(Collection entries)
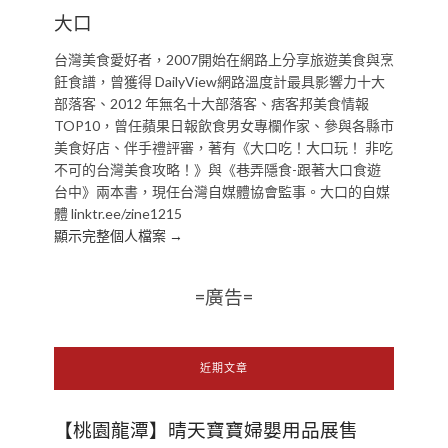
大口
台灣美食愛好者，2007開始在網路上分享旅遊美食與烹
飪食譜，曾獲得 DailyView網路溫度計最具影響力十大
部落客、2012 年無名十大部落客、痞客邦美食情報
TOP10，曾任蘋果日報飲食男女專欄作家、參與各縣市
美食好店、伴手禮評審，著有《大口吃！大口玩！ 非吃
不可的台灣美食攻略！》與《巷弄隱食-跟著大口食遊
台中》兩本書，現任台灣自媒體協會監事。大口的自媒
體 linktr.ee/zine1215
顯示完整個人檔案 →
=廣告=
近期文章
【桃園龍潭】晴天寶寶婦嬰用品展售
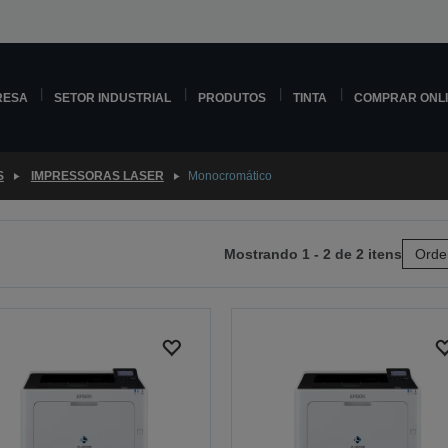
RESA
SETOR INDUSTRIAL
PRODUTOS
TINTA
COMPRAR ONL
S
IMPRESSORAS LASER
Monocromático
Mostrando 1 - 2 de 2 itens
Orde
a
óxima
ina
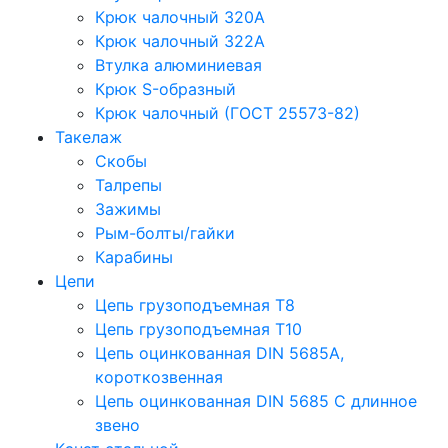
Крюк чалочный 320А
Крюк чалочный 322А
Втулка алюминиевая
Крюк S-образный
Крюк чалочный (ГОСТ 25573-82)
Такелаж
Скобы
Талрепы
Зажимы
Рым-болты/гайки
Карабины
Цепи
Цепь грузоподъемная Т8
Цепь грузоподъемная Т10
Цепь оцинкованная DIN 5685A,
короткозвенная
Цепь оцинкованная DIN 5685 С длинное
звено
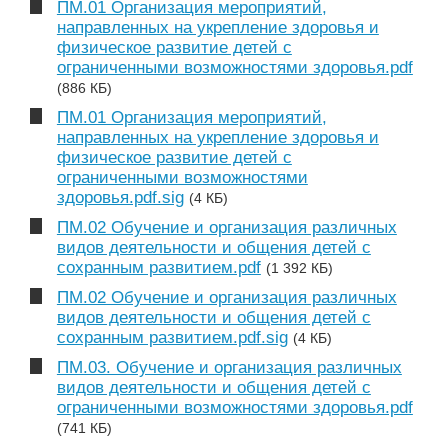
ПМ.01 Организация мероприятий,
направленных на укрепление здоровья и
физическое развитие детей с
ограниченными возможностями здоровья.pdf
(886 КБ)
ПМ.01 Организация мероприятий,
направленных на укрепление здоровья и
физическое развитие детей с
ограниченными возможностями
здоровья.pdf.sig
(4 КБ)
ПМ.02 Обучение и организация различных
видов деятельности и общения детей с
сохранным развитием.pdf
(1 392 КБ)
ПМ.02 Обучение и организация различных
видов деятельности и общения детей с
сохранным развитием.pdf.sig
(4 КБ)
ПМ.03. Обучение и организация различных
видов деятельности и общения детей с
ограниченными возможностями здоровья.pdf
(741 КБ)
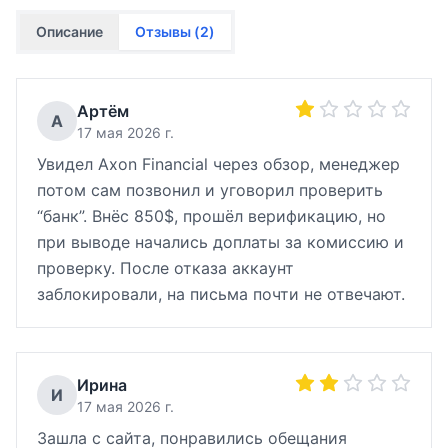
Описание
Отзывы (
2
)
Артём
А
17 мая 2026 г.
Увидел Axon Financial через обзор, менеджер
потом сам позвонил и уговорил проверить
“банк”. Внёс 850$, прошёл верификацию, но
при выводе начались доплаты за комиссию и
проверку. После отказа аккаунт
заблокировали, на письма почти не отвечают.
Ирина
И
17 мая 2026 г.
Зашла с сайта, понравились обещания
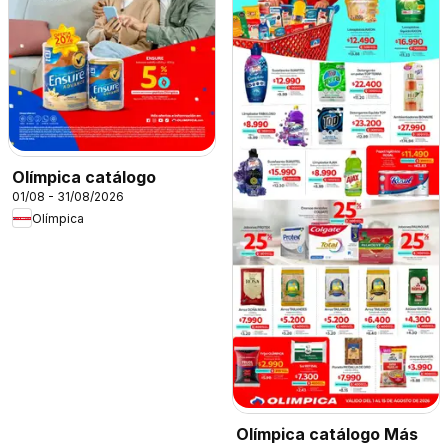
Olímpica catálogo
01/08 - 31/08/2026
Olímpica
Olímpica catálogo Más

* What the task asks *
Transcribe each line above verbatim, with the pictures left out.

* Solution to this task *
大口
台灣美食愛好者，2007開始在網路上分享旅遊美食與烹
飪食譜，曾獲得 DailyView網路溫度計最具影響力十大
部落客、2012 年無名十大部落客、痞客邦美食情報
TOP10，曾任蘋果日報飲食男女專欄作家、參與各縣市
美食好店、伴手禮評審，著有《大口吃！大口玩！ 非吃
不可的台灣美食攻略！》與《巷弄隱食-跟著大口食遊
台中》兩本書，現任台灣自媒體協會監事。大口的自媒
體 linktr.ee/zine1215
顯示完整個人檔案 →
=廣告=
近期文章
【桃園龍潭】晴天寶寶婦嬰用品展售
RESA
SETOR INDUSTRIAL
PRODUTOS
TINTA
COMPRAR ONL
S
IMPRESSORAS LASER
Monocromático
Mostrando 1 - 2 de 2 itens
Orde
a
óxima
ina
Крюк чалочный 320А
Крюк чалочный 322А
Втулка алюминиевая
Крюк S-образный
Крюк чалочный (ГОСТ 25573-82)
Такелаж
Скобы
Талрепы
Зажимы
Рым-болты/гайки
Карабины
Цепи
Цепь грузоподъемная Т8
Цепь грузоподъемная Т10
Цепь оцинкованная DIN 5685A,
короткозвенная
Цепь оцинкованная DIN 5685 С длинное
звено
ПМ.01 Организация мероприятий,
направленных на укрепление здоровья и
физическое развитие детей с
ограниченными возможностями здоровья.pdf
(886 КБ)
ПМ.01 Организация мероприятий,
направленных на укрепление здоровья и
физическое развитие детей с
ограниченными возможностями
здоровья.pdf.sig
(4 КБ)
ПМ.02 Обучение и организация различных
видов деятельности и общения детей с
сохранным развитием.pdf
(1 392 КБ)
ПМ.02 Обучение и организация различных
видов деятельности и общения детей с
сохранным развитием.pdf.sig
(4 КБ)
ПМ.03. Обучение и организация различных
видов деятельности и общения детей с
ограниченными возможностями здоровья.pdf
(741 КБ)
Описание
Отзывы (
2
)
Артём
А
17 мая 2026 г.
Увидел Axon Financial через обзор, менеджер
потом сам позвонил и уговорил проверить
“банк”. Внёс 850$, прошёл верификацию, но
при выводе начались доплаты за комиссию и
проверку. После отказа аккаунт
заблокировали, на письма почти не отвечают.
Ирина
И
17 мая 2026 г.
Зашла с сайта, понравились обещания
Olímpica catálogo
01/08 - 31/08/2026
Olímpica
Olímpica catálogo Más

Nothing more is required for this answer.